------ AVAILABLE DATA ------
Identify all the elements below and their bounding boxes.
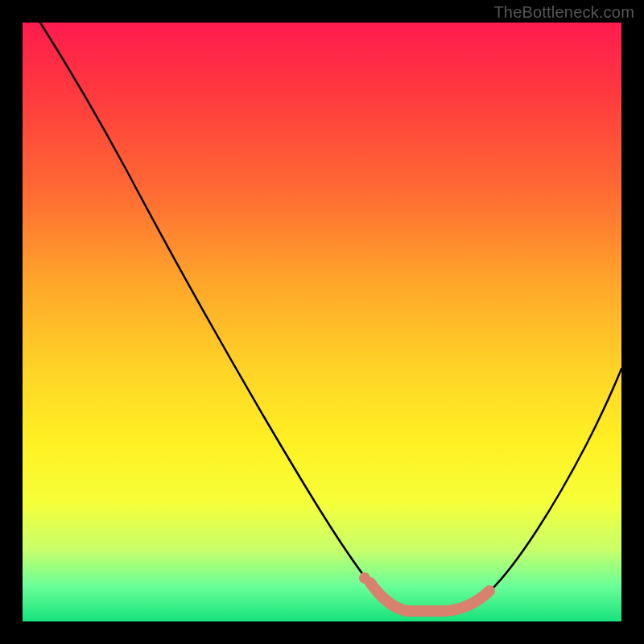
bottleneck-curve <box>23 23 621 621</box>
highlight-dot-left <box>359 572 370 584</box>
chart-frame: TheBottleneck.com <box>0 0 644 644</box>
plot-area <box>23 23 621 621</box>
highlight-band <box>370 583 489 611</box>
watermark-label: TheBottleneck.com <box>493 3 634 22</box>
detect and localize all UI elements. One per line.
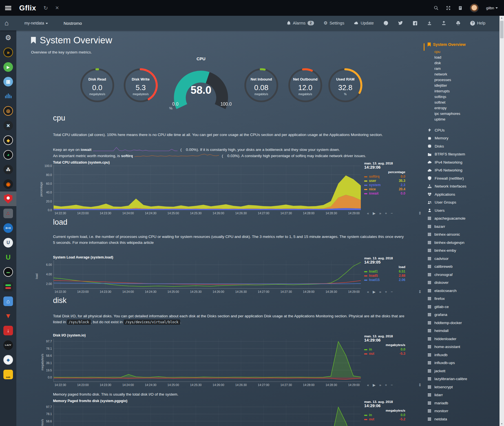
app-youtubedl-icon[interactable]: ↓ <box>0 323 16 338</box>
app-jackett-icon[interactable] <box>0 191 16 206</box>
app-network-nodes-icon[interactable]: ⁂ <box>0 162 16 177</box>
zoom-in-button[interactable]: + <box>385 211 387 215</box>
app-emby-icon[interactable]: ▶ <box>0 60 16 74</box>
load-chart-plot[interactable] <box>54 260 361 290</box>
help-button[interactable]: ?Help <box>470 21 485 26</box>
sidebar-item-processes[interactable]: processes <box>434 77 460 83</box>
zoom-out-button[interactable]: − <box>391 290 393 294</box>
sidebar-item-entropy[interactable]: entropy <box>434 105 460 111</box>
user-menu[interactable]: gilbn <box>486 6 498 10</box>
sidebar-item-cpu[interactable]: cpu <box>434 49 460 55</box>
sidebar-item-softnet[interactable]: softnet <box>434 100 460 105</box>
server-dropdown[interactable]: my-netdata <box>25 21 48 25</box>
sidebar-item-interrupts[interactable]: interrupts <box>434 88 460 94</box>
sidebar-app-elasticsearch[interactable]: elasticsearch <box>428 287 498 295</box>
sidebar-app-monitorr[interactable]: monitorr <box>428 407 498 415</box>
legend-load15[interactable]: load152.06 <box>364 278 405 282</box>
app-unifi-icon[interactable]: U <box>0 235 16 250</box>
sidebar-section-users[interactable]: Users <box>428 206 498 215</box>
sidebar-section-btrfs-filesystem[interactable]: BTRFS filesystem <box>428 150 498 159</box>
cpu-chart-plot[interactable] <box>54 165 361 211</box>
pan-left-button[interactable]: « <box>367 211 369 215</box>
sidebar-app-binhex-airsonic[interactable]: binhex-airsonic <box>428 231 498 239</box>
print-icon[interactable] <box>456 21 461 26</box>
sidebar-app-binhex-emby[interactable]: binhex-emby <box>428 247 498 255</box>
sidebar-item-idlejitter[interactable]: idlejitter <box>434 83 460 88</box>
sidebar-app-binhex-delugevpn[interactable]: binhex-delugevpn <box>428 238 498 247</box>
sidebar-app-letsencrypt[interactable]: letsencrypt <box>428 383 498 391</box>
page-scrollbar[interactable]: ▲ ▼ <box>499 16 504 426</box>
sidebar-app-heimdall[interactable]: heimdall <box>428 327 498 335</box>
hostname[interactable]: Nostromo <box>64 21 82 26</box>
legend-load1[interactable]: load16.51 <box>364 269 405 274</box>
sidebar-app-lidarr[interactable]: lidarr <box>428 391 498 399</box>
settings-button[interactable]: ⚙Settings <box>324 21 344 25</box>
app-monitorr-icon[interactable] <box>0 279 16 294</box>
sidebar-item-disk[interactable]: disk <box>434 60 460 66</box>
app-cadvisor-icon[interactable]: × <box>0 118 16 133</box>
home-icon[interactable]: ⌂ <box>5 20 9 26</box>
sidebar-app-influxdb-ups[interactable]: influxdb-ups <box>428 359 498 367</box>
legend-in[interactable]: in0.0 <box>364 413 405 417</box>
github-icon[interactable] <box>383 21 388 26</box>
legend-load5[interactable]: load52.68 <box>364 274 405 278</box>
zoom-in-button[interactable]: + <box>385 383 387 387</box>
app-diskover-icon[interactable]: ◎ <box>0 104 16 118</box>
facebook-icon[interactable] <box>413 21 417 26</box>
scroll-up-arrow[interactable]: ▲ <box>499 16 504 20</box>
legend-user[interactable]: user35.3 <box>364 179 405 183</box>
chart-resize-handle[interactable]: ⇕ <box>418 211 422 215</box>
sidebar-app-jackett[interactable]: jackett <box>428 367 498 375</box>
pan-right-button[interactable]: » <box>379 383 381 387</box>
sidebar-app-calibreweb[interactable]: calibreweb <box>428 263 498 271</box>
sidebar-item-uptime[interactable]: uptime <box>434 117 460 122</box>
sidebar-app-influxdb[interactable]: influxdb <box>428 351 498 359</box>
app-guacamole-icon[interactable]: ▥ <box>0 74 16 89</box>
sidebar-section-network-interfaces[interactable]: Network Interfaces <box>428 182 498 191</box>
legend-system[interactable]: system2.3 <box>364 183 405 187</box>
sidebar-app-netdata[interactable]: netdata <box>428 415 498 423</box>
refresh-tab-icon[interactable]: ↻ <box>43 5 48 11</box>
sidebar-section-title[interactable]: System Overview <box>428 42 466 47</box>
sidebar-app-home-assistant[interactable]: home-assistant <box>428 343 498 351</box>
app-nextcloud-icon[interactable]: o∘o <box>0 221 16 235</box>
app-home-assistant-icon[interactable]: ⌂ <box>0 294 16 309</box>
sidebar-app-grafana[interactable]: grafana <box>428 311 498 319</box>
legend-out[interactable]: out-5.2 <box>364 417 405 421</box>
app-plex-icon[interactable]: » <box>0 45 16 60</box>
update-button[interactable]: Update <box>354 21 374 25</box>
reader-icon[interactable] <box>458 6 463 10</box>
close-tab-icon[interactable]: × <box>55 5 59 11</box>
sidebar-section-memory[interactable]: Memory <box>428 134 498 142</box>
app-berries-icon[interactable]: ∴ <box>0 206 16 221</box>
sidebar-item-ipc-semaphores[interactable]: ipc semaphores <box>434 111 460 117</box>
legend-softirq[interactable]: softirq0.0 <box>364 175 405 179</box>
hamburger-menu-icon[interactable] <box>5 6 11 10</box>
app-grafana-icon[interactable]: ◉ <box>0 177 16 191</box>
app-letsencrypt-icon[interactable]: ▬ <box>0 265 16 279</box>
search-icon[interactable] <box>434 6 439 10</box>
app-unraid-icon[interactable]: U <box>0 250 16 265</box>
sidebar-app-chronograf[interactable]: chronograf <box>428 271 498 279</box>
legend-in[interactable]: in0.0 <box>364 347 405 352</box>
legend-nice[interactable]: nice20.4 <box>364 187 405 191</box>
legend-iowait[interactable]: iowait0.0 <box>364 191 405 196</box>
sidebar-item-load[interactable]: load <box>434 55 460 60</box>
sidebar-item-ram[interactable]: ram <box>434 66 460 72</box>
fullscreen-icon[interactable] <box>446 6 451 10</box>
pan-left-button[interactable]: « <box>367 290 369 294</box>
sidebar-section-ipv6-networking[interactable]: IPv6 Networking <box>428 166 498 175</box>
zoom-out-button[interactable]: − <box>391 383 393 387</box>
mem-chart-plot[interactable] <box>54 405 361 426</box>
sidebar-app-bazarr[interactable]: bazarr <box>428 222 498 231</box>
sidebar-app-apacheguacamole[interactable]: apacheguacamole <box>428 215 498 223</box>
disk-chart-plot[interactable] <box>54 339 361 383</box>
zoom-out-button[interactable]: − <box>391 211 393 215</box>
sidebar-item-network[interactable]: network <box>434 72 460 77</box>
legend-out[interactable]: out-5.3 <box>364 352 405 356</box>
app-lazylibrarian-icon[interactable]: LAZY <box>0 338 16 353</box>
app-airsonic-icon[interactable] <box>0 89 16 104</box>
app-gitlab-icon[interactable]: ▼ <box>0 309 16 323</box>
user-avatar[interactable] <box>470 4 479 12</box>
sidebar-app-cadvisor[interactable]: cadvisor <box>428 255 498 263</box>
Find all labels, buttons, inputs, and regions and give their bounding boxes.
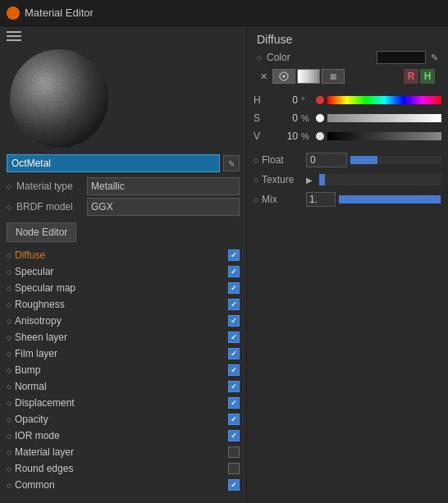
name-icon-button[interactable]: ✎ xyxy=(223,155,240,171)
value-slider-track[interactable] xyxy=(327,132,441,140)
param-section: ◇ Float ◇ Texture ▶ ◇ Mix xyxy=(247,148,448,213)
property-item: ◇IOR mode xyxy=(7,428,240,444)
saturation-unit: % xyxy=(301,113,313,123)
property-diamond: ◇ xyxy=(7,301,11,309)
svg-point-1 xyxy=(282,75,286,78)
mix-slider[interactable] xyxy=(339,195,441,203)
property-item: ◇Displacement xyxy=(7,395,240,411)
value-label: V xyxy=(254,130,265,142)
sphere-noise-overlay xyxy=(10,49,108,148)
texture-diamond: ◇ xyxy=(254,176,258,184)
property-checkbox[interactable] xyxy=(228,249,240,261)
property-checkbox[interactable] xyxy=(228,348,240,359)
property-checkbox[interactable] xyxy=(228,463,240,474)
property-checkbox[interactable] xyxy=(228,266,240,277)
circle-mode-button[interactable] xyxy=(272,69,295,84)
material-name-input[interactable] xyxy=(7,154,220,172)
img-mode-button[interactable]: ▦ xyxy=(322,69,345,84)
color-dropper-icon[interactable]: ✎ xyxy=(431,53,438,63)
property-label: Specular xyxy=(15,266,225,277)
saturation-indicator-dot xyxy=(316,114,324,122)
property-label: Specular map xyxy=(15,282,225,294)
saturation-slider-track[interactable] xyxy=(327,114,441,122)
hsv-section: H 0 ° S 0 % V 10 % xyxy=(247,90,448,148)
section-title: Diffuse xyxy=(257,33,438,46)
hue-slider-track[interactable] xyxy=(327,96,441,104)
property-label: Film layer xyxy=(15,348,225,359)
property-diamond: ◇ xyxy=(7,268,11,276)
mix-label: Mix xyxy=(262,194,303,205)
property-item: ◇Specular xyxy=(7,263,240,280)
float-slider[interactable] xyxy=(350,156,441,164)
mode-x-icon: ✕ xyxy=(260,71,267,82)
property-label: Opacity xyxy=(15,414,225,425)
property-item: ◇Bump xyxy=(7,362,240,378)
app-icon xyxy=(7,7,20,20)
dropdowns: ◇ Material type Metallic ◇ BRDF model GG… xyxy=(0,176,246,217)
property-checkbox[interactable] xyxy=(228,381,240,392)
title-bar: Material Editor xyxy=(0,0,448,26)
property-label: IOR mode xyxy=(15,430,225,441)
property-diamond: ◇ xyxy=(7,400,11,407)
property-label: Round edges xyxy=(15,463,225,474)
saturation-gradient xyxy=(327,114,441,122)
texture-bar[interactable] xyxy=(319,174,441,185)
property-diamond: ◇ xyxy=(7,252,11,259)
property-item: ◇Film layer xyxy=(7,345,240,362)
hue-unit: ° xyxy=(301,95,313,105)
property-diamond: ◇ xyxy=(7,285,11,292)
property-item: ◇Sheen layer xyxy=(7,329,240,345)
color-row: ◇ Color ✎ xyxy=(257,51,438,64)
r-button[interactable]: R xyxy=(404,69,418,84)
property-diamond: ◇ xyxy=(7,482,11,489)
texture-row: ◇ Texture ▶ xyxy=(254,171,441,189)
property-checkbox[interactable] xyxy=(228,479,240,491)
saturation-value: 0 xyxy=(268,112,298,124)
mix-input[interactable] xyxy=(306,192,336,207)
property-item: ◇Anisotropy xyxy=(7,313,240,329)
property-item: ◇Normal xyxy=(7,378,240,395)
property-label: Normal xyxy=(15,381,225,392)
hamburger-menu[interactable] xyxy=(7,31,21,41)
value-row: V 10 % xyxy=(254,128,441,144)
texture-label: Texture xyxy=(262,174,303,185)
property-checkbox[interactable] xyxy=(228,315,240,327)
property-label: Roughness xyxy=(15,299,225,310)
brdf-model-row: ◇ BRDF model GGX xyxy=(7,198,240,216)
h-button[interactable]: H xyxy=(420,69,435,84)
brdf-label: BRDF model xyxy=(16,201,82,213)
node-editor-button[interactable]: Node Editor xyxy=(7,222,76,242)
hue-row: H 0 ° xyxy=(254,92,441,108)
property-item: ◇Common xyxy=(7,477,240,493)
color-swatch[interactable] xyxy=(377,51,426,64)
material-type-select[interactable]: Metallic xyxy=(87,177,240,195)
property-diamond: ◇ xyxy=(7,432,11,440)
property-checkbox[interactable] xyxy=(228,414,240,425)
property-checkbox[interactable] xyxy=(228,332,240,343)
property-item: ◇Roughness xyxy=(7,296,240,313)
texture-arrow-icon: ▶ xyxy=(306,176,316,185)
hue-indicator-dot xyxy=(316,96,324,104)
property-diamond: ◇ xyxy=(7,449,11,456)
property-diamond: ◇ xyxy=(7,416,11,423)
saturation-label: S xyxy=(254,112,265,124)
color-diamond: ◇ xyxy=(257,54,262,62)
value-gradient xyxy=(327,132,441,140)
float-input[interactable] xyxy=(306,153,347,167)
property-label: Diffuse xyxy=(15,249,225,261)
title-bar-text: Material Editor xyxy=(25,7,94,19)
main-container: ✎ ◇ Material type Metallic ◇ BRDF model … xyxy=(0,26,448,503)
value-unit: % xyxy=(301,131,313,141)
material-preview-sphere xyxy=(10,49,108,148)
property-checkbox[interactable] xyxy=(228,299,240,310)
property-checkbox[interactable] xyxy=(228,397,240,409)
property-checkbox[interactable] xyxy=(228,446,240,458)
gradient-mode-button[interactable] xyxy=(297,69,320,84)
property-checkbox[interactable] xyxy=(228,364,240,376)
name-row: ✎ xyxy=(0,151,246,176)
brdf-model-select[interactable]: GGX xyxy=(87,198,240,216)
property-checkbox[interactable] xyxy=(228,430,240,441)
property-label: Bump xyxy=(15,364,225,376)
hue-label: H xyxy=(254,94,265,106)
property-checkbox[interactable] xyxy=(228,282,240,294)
------
For each line in the data that holds "Editor", add one to a count, then report that count alone.

• FINISHED TASK:
3